La storia di un’amicizia e l’occasione per riflettere

Una delle più belle sorprese tra i film per le festività pasquali è Un ponte per Terabithia, trasposizione di un romanzo per ragazzi scritto da Katherine Paterson per aiutare il figlio a comprendere e superare la morte di una amica a lui cara. Protagonisti del film sono Jess e Leslie, due vicini di casa e compagni di scuola che fanno fatica ad integrarsi, per motivi differenti, con gli altri. Molti sanno quanto possano essere crudeli e spietati i ragazzi; così, i due giovani cercano di rompere l’isolamento obbligato instaurando, tra di loro, un’amicizia profonda suggellata da un mondo fantastico, da loro creato, dove rifugiarsi per sfuggire alla insopportabile realtà. Una tragedia, però, cambierà le loro vite. Un film pedagogico che parla con sensibilità ed in maniera intelligente di ragazzi e dei loro problemi; ma anche uno strumento utile per i genitori in sala per capire meglio l’età dell’adolescenza. Bravi i giovani attori come, del resto, il regista Gabor Csupo capace di non cadere nel facile pietismo.

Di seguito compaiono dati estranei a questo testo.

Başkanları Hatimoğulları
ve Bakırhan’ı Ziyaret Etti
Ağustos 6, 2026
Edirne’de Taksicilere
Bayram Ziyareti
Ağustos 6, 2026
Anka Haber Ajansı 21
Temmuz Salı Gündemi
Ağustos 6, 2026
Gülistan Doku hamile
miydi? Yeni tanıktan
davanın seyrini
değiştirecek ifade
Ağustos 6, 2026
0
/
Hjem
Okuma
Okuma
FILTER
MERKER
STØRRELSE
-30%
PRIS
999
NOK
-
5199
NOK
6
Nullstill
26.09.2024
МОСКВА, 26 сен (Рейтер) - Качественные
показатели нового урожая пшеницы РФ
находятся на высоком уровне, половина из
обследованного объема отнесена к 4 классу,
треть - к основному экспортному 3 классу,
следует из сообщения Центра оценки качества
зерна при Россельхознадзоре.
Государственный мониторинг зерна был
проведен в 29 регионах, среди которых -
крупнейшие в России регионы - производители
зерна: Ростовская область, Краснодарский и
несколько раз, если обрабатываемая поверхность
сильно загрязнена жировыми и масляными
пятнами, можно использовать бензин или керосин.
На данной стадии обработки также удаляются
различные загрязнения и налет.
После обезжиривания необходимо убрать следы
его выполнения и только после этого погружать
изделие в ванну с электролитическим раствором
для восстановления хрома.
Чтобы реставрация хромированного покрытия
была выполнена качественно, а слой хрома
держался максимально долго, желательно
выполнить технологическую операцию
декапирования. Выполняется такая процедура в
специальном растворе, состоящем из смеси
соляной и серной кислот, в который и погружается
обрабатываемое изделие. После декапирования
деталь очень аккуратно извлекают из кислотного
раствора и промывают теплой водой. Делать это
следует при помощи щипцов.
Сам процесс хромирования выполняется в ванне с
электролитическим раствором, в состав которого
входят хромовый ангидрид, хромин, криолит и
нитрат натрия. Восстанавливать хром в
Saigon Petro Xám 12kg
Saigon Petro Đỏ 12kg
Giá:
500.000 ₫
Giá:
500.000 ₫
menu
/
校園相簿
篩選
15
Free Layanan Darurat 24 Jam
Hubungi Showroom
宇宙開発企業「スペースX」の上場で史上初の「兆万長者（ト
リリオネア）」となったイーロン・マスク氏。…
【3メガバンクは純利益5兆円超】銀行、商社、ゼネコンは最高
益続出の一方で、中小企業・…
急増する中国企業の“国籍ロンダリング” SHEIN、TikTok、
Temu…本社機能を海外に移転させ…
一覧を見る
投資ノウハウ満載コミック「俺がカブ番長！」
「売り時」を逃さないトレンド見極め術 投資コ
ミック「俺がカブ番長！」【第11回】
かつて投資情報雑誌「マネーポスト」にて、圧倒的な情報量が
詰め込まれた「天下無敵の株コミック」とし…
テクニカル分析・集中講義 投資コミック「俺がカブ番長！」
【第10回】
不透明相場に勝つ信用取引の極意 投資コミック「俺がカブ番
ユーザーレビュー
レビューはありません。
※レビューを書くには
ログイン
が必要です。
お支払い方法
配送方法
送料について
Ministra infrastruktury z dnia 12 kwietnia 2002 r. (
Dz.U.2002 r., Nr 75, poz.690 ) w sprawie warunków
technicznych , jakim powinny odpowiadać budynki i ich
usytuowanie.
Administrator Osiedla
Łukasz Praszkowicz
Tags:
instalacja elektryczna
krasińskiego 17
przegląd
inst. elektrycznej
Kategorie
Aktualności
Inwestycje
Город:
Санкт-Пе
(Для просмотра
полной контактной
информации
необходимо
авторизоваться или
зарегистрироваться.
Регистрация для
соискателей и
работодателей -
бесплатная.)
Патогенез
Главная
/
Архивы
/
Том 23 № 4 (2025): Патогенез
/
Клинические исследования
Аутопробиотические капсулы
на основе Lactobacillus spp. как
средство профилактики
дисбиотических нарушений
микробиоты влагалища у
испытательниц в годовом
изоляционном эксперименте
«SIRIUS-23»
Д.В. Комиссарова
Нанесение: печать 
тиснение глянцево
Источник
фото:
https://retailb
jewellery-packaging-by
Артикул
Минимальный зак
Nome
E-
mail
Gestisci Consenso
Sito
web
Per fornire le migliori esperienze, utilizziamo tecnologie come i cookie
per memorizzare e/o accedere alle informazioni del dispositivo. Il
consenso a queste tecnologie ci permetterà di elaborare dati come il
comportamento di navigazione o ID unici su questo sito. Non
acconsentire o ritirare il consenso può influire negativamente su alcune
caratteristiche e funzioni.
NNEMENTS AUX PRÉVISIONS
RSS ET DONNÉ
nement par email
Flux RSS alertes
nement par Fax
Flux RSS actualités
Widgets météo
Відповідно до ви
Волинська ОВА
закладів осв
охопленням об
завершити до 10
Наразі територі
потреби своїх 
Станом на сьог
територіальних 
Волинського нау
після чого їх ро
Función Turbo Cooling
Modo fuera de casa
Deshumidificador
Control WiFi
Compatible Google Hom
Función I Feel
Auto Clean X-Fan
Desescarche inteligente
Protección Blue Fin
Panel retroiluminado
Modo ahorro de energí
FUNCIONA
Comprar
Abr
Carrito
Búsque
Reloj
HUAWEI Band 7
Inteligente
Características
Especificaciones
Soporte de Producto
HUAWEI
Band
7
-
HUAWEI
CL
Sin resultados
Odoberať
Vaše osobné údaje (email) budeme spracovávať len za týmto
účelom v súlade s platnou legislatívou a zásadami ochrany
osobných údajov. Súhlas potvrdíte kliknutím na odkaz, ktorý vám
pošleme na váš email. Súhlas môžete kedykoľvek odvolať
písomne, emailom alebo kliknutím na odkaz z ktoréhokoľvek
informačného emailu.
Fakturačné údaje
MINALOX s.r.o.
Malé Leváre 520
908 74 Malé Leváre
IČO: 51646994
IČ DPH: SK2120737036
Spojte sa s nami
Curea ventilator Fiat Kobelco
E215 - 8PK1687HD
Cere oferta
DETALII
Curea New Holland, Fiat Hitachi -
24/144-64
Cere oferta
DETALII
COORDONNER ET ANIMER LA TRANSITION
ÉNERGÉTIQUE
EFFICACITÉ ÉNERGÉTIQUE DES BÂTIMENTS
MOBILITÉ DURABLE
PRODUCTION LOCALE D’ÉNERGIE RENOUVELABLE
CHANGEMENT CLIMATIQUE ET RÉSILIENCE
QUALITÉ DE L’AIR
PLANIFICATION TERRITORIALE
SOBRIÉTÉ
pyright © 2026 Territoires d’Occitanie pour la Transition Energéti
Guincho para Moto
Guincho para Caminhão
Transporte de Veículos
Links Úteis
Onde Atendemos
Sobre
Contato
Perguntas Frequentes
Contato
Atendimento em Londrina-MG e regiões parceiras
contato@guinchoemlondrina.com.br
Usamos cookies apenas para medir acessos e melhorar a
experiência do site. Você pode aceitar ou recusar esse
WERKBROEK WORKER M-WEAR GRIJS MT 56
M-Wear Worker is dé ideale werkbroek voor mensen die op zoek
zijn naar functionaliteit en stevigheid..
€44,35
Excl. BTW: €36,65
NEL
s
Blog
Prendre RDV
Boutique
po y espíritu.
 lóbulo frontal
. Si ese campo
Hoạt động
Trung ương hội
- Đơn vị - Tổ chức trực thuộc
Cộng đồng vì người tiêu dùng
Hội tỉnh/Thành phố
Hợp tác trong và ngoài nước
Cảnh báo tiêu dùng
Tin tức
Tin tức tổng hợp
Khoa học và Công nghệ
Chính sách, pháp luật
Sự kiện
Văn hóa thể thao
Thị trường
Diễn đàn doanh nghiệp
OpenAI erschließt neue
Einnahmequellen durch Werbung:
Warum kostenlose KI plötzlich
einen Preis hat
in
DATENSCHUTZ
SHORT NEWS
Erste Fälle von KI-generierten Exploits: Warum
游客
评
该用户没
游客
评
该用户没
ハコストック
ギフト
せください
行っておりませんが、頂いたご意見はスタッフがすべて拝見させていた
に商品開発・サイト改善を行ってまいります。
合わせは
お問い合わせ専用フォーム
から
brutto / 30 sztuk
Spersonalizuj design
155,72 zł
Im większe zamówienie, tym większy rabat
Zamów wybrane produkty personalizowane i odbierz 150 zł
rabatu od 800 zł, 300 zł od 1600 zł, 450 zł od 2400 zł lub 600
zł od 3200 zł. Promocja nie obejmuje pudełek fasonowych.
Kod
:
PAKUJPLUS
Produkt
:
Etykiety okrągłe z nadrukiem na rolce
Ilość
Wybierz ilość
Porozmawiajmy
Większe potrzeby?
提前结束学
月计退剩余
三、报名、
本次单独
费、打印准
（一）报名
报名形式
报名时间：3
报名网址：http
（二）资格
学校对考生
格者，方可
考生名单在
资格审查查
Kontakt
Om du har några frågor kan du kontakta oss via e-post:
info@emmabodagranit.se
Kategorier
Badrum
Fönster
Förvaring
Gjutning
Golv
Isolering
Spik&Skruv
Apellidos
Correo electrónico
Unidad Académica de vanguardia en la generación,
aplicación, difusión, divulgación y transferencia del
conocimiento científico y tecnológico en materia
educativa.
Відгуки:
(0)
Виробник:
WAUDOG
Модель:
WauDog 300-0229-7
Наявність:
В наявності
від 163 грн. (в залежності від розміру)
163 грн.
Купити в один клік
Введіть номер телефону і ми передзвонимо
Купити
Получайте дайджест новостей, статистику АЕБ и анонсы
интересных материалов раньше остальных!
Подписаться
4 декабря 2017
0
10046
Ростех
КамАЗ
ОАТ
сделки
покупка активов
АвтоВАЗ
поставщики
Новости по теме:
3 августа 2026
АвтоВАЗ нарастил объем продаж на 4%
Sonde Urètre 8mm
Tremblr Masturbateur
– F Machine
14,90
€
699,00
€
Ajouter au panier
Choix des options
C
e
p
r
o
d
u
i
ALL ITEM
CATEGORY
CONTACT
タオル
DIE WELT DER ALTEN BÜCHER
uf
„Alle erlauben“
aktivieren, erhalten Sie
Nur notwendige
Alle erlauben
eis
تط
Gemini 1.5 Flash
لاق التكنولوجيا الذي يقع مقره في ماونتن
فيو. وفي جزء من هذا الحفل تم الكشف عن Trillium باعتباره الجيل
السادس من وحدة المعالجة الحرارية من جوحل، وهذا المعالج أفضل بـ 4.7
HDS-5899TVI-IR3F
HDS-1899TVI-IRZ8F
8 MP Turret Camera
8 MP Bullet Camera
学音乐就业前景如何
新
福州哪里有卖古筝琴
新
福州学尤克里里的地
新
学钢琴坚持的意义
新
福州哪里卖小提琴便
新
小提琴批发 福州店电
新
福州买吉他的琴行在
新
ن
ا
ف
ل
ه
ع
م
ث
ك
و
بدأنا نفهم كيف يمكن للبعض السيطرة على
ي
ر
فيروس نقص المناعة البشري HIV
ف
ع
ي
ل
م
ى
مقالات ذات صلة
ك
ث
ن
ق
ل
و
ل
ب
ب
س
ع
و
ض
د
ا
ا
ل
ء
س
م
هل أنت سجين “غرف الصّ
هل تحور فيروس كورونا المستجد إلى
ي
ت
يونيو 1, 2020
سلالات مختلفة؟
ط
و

Centochiodi, il nuovo film di Ermanno Olmi, racconta la storia di un professore bolognese che decide di cambiare vita. Finisce in un casolare, lungo il Po, dove instaurerà, con i nuovi vicini di comunità, rapporti sia di amicizia, sia amorosi. La pellicola è stata giustamente accostata all’Albero degli Zoccoli e rappresenta una sorta di testamento, un atto di accusa contro chi cerca di alterare il senso più vero della fede, un film neorealista che divide il bene (quelli che vivono in campagna) dal male turbocapitalista. Raz Degan, protagonista, regala sguardi trasparenti, convincenti; ma è il film, nella sua interezza, a commuovere, far riflettere, lasciare un senso di fastidiosa impotenza.
I film più visti a Genova nell’ultima settimana. 1) 300; 2) Un ponte per Terabithia; 3) Il 7 e l’8; 4) Norbit; 5) Stay Alive; 6) Perchè te lo dice mamma; 7) Ho voglia di te; 8) Centochiodi; 9) Bordertown; 10) Ghost rider.